CINRA

人生を何個分も生きている。複数のキャリアを持つよさって?

コロナ禍によるリモート促進から、AIの発達によるスキルセットの変化まで、ここ数年で仕事を取り巻く状況は著しく変化しました。キャリア形成においても「これをすれば間違いない」という、いわゆる正解がなくなったいま、私たちは一体何を基準にして自分に合ったキャリアを選べばいいのでしょうか? 本連載ではその問いに対して、複数のキャリアの「型」を呈示していきます。

また、これからのキャリア形成に欠かせないのが、海外視座です。本連載は台湾のカルチャー誌『秋刀魚』との共同企画で、アジアの事例も交えて紹介いたします。
  • 取材・文:光永智子(CINRA)
  • 撮影:野崎杏奈
  • イラスト:soremomatayoshi

Profile

新井リオ

フリーランスのデザイナー / イラストレーター。
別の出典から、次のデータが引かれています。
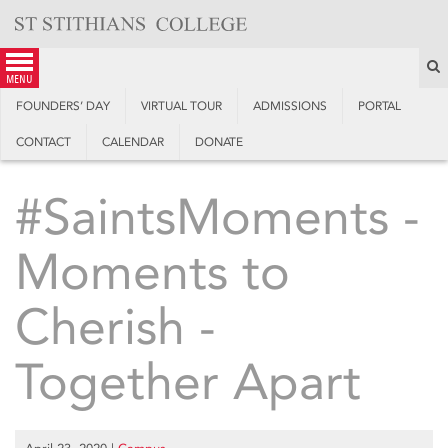
Skip
to
content
S
menu
FOUNDERS’ DAY
VIRTUAL TOUR
ADMISSIONS
PORTAL
CONTACT
CALENDAR
DONATE
#SaintsMoments -
Moments to
Cherish -
Together Apart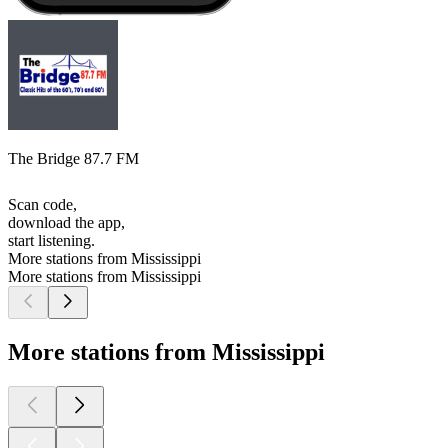
The Bridge 87.7 FM
Scan code,
download the app,
start listening.
More stations from Mississippi
More stations from Mississippi
More stations from Mississippi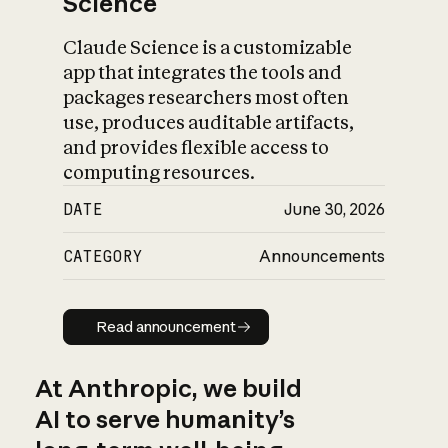
Science
Claude Science is a customizable
app that integrates the tools and
packages researchers most often
use, produces auditable artifacts,
and provides flexible access to
computing resources.
DATE
June 30, 2026
CATEGORY
Announcements
Read announcement
Read announcement
At Anthropic, we build
AI to serve humanity’s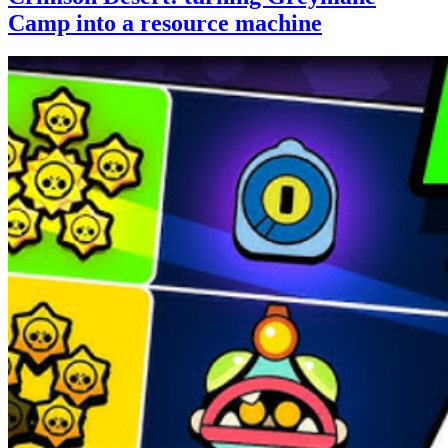
Camp into a resource machine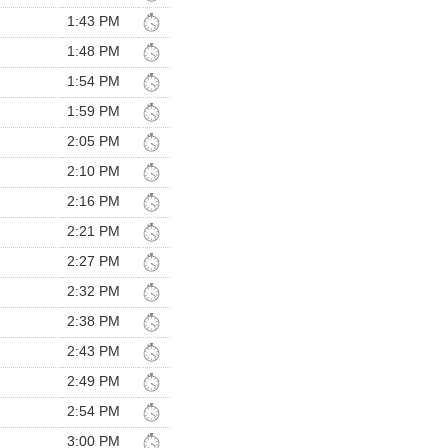
1:43 PM
1:48 PM
1:54 PM
1:59 PM
2:05 PM
2:10 PM
2:16 PM
2:21 PM
2:27 PM
2:32 PM
2:38 PM
2:43 PM
2:49 PM
2:54 PM
3:00 PM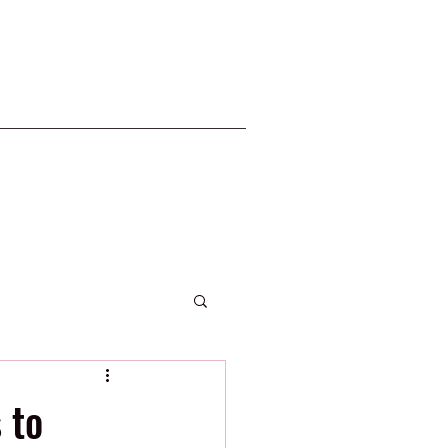
2020 Phillies
 to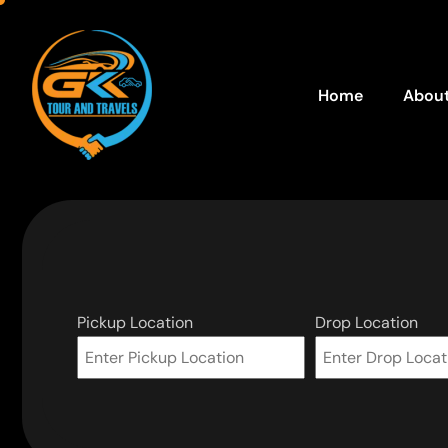
Home
About
Pickup Location
Drop Location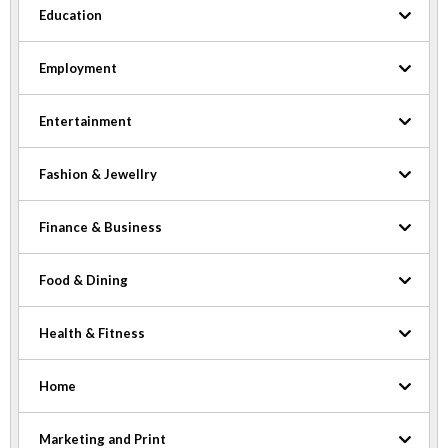
Education
Employment
Entertainment
Fashion & Jewellry
Finance & Business
Food & Dining
Health & Fitness
Home
Marketing and Print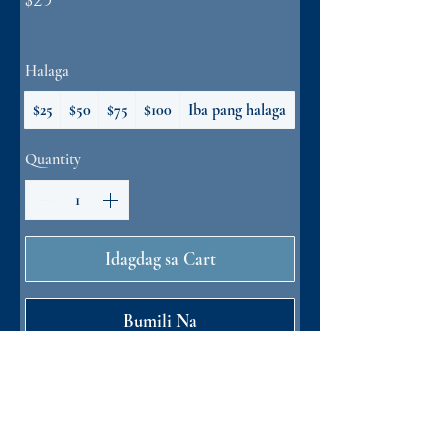
$25
Halaga
$25
$50
$75
$100
Iba pang halaga
Quantity
Idagdag sa Cart
Bumili Na
barbaraoleynick@themotherofgod.org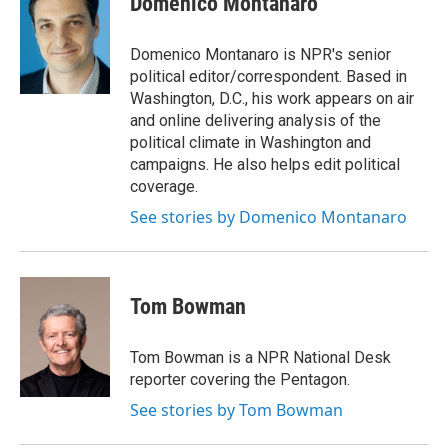
Domenico Montanaro
b
t
e
l
o
e
d
o
r
I
Domenico Montanaro is NPR's senior
k
n
political editor/correspondent. Based in
Washington, D.C., his work appears on air
and online delivering analysis of the
political climate in Washington and
campaigns. He also helps edit political
coverage.
See stories by Domenico Montanaro
Tom Bowman
Tom Bowman is a NPR National Desk
reporter covering the Pentagon.
See stories by Tom Bowman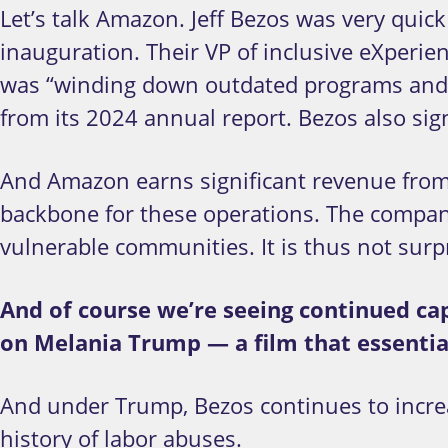
Let’s talk Amazon. Jeff Bezos was very quic
inauguration. Their VP of inclusive eXperi
was “winding down outdated programs and ma
from its 2024 annual report. Bezos also sig
And Amazon earns significant revenue from
backbone for these operations. The company
vulnerable communities. It is thus not surp
And of course we’re seeing continued ca
on Melania Trump — a film that essentia
And under Trump, Bezos continues to increa
history of labor abuses.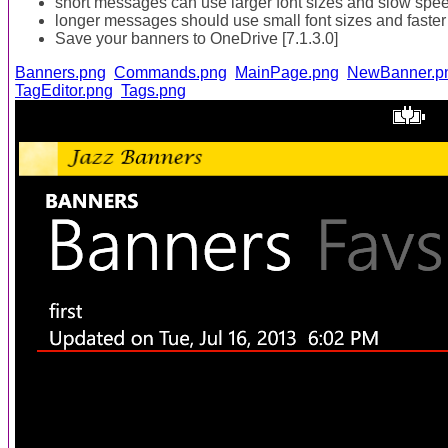
short messages can use larger font sizes and slow spe
longer messages should use small font sizes and faster
Save your banners to OneDrive [7.1.3.0]
Banners.png
Commands.png
MainPage.png
NewBanner.p
TagEditor.png
Tags.png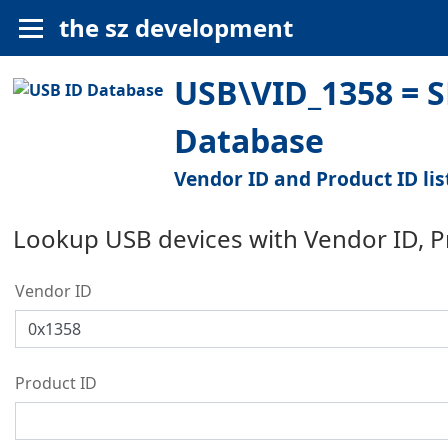
the sz development
USB\VID_1358 = S
Database
Vendor ID and Product ID lis
Lookup USB devices with Vendor ID, 
Vendor ID
Product ID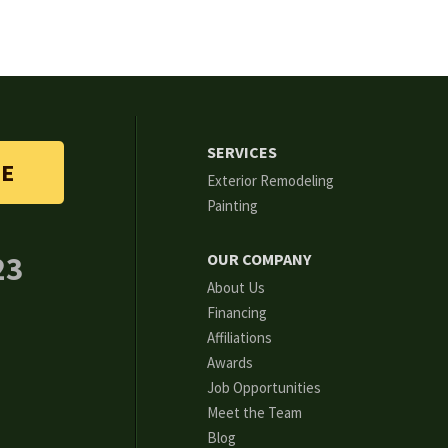
SERVICES
TE
Exterior Remodeling
Painting
23
OUR COMPANY
About Us
Financing
Affiliations
Awards
Job Opportunities
Meet the Team
Blog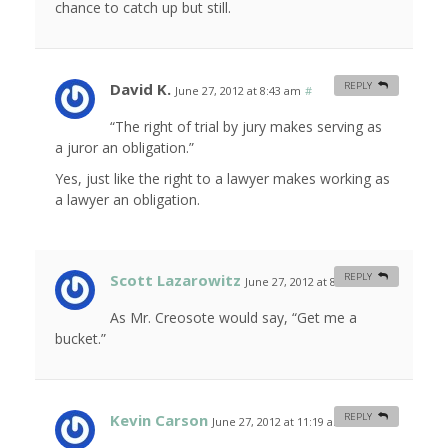
chance to catch up but still.
David K.
REPLY
June 27, 2012 at 8:43 am
#
“The right of trial by jury makes serving as
a juror an obligation.”
Yes, just like the right to a lawyer makes working as
a lawyer an obligation.
Scott Lazarowitz
REPLY
June 27, 2012 at 8:53 am
#
As Mr. Creosote would say, “Get me a
bucket.”
Kevin Carson
REPLY
June 27, 2012 at 11:19 am
#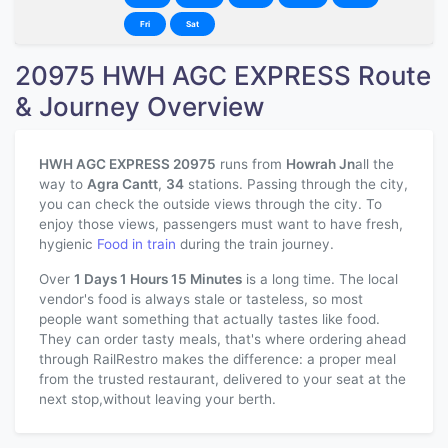
Fri
Sat
20975 HWH AGC EXPRESS Route
& Journey Overview
HWH AGC EXPRESS 20975
runs from
Howrah Jn
all the
way to
Agra Cantt
,
34
stations. Passing through the city,
you can check the outside views through the city. To
enjoy those views, passengers must want to have fresh,
hygienic
Food in train
during the train journey.
Over
1 Days 1 Hours 15 Minutes
is a long time. The local
vendor's food is always stale or tasteless, so most
people want something that actually tastes like food.
They can order tasty meals, that's where ordering ahead
through RailRestro makes the difference: a proper meal
from the trusted restaurant, delivered to your seat at the
next stop,without leaving your berth.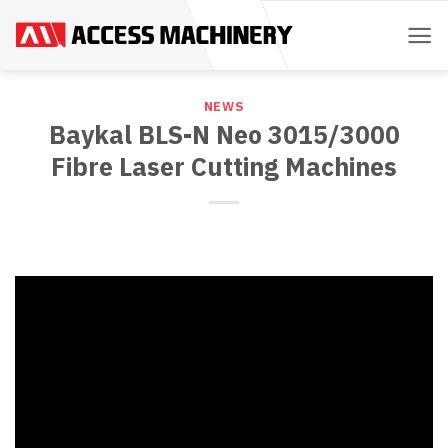
Skip
to
content
NEWS
Baykal BLS-N Neo 3015/3000
Fibre Laser Cutting Machines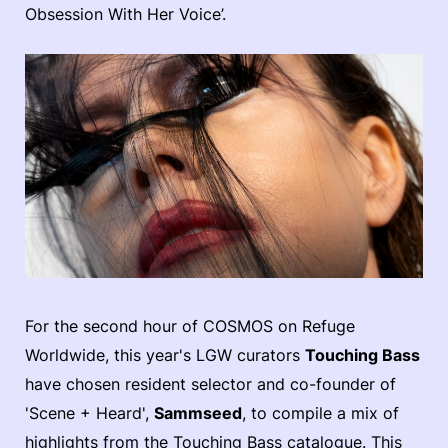
Obsession With Her Voice’.
For the second hour of COSMOS on Refuge
Worldwide, this year's LGW curators
Touching Bass
have chosen resident selector and co-founder of
'Scene + Heard',
Sammseed
, to compile a mix of
highlights from the Touching Bass catalogue. This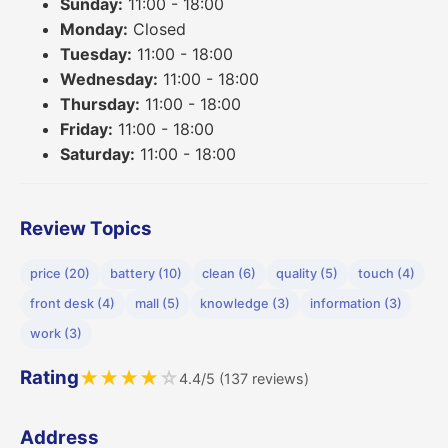
Sunday:
11:00 - 18:00
Monday:
Closed
Tuesday:
11:00 - 18:00
Wednesday:
11:00 - 18:00
Thursday:
11:00 - 18:00
Friday:
11:00 - 18:00
Saturday:
11:00 - 18:00
Review Topics
price (20)
battery (10)
clean (6)
quality (5)
touch (4)
front desk (4)
mall (5)
knowledge (3)
information (3)
work (3)
Rating
★
★
★
★
☆
4.4/5 (137 reviews)
Address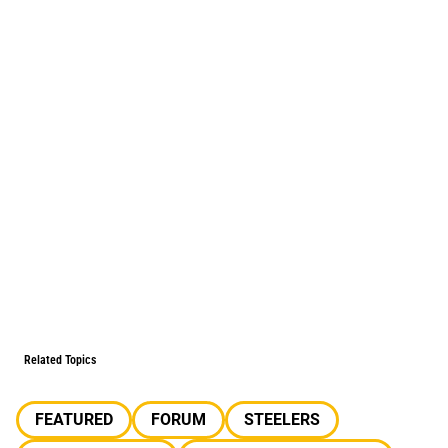
Related Topics
FEATURED
FORUM
STEELERS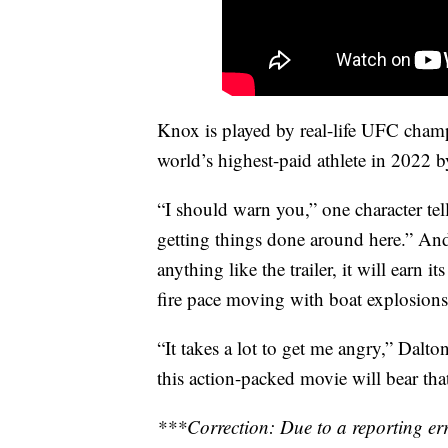
Knox is played by real-life UFC cha
world’s highest-paid athlete in 2022 
“I should warn you,” one character tell
getting things done around here.” And 
anything like the trailer, it will earn i
fire pace moving with boat explosions
“It takes a lot to get me angry,” Dalto
this action-packed movie will bear tha
***Correction: Due to a reporting erro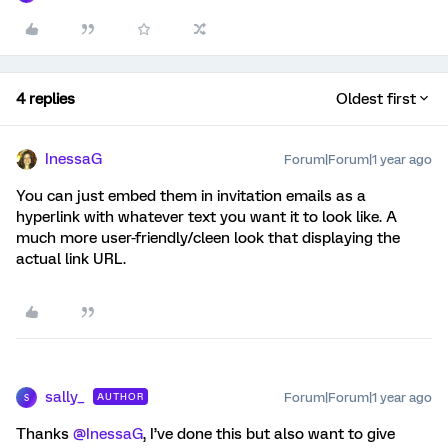
4 replies
Oldest first
InessaG
Forum|Forum|1 year ago
You can just embed them in invitation emails as a
hyperlink with whatever text you want it to look like. A
much more user-friendly/cleen look that displaying the
actual link URL.
sally_
Forum|Forum|1 year ago
AUTHOR
S
Thanks ​
@InessaG
, I’ve done this but also want to give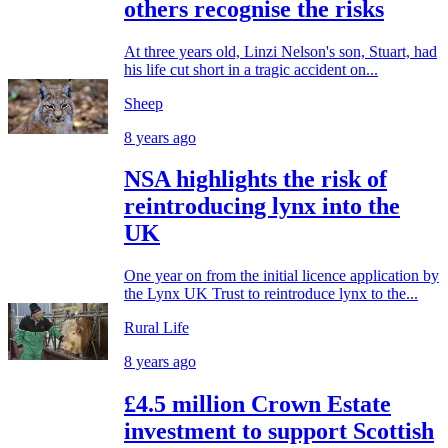
others recognise the risks
At three years old, Linzi Nelson's son, Stuart, had
his life cut short in a tragic accident on...
Sheep
8 years ago
NSA highlights the risk of
reintroducing lynx into the
UK
One year on from the initial licence application by
the Lynx UK Trust to reintroduce lynx to the...
Rural Life
8 years ago
£4.5 million Crown Estate
investment to support Scottish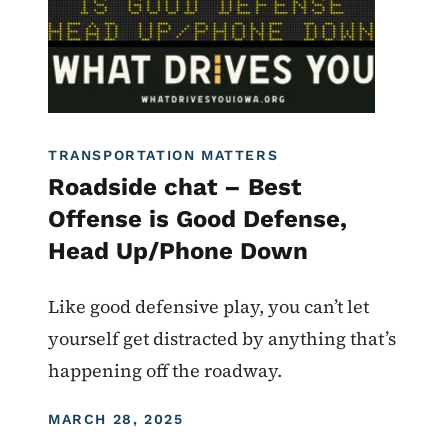
TRANSPORTATION MATTERS
Roadside chat – Best
Offense is Good Defense,
Head Up/Phone Down
Like good defensive play, you can’t let
yourself get distracted by anything that’s
happening off the roadway.
DISPLAY DATE
MARCH 28, 2025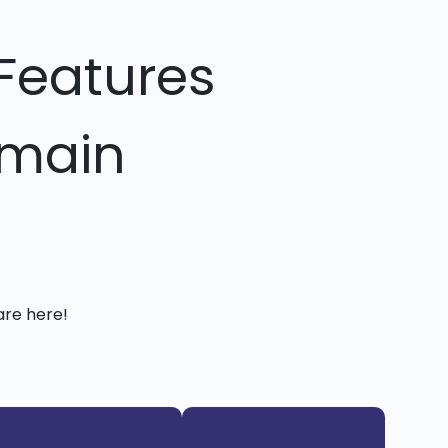
Features
omain
are here!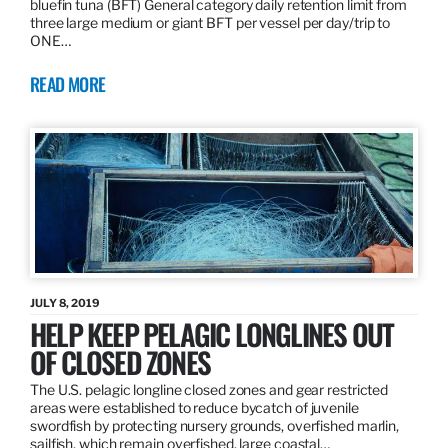
bluefin tuna (BFT) General category daily retention limit from
three large medium or giant BFT per vessel per day/trip to
ONE…
READ MORE
JULY 8, 2019
HELP KEEP PELAGIC LONGLINES OUT
OF CLOSED ZONES
The U.S. pelagic longline closed zones and gear restricted
areas were established to reduce bycatch of juvenile
swordfish by protecting nursery grounds, overfished marlin,
sailfish, which remain overfished, large coastal…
2020年に『英語日記BOY 海外で夢を叶える英語勉強法』(左右社)を出版。ロックバンド「PENs+」のギターボーカルとしても活動中。いままでに日本で4枚、アメリカで1枚のレコードをリリース。

第1回目に紹介するのは「スラッシュ型」キャリア。ひとつの職業だけでなく、複数の仕事を掛け持ち、日常的にそれらのあいだを行き来するタイプのキャリアです。

今回、「スラッシュ型」としてご登場いただくのは、クリエイターの新井リオさん。イラストレーターとして活躍しつつ、著書『英語日記BOY』(左右社)を出版されたりバンド活動もされたりと、まさに多彩な顔の持ち主です。

そんな新井さんに、いまのスタイルに至った経緯から、「スラッシュ型」のメリット・デメリット、気になるお金の話まで聞いてみました!

※その他のキャリアのタイプはこちらから
あなたのキャリアは何型? 連載「自分のワークスタイルを探せ」がスタート

音楽もデザインも英語も、全部同じくらい好きになった

ー新井さんは「音楽」「デザイン」「イラスト」「英語」と、いろんな軸をお持ちですね。どのような経緯で現在に至ったのでしょうか?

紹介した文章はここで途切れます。